We should all be thrilled that yet another effort could be made to find the burial site of the more than a hundred members of the Maryland companies that died in the Battle of Brooklyn. And, as always, the Old Stone House appreciates the coverage and support we and the battle get from your papers.

As a longtime supporter of the Old Stone House, and as one who has given some study to the events that swirled around the house on Aug. 27, 1776, please note that there is a factual error in the story that I hope can be corrected in the institutional memory of the Brooklyn Heights Press and the Brooklyn Eagle.  

The error is following: It is correct to say, “The British commander decided to put off resuming the attack [on Brooklyn Heights] until the following day.” But it is incorrect to say “The delay gave Washington time to ferry his entire army across the East River to Manhattan in the dead of night.” That suggests that the Marylanders sacrificed their lives so Washington could lead an escape that night. The truth is they attacked to delay the British so the rest of the American soldiers in the field in the Gowanus Valley could escape to the Heights, and many did.

Further, Washington was so impressed with the performance of the Marylanders under Lord Stirling that he was resolved to stay on the Heights and fight. It was only the next day, as they watched the British begin digging trenches and hauling in siege guns, that he began to listen to his advisers who pointed out that there was a large river immediately behind them, and they were, in fact, trapped.

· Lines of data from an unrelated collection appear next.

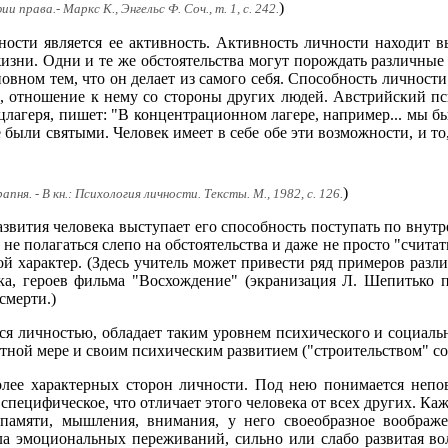
)
 права.- Маркс К., Энгельс Ф. Соч., т. 1, с. 242.
ости является ее активность. Активность личности находит в
жизни. Одни и те же обстоятельства могут порождать различны
новном тем, что он делает из самого себя. Способность личности
но, отношение к нему со стороны других людей. Австрийский 
цлагеря, пишет: "В концентрационном лагере, например... мы б
е были святыми. Человек имеет в себе обе эти возможности, и то,
)
ня. - В кн.: Психология личности. Тексты. М., 1982, с. 126.
звития человека выступает его способность поступать по вну
 не полагаться слепо на обстоятельства и даже не просто "счита
ой характер. (Здесь учитель может привести ряд примеров раз
а, героев фильма "Восхождение" (экранизация Л. Шепитько п
смерти.)
ся личностью, обладает таким уровнем психического и социальн
стной мере и своим психическим развитием ("строительством" с
олее характерных сторон личности. Под нею понимается непо
, специфическое, что отличает этого человека от всех других.
 памяти, мышления, внимания, у него своеобразное воображе
а эмоциональных переживаний, сильно или слабо развитая вол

It was then that the call went out to boatmen all over New York Harbor, and one of the great retreats in the history of war began to be organized.

Obviously the delay helped the Americans. But success in an attack on Brooklyn Heights was not guaranteed. The commander (Gen. Howe) had sent his army up Bunker Hill and had lost 40 percent of his men. The Heights were well fortified. And the retreat was still possible.

Conflating these two stories diminishes both.

With best regards,

Joseph M. McCarthy

Joseph McCarthy is a Cobble Hill resident who was amazed to learn, back in 1997, that the largest battle of the American Revolution had been fought within a mile of his home. A filmmaker by profession, he produced “The Brave Man” in 2001, a film focused on Gen. William Alexander, Lord Stirling — commander of the Maryland companies — and the fight at the Old Stone House. He has served on the board of the Old Stone House for many years, and for two years as interim executive director.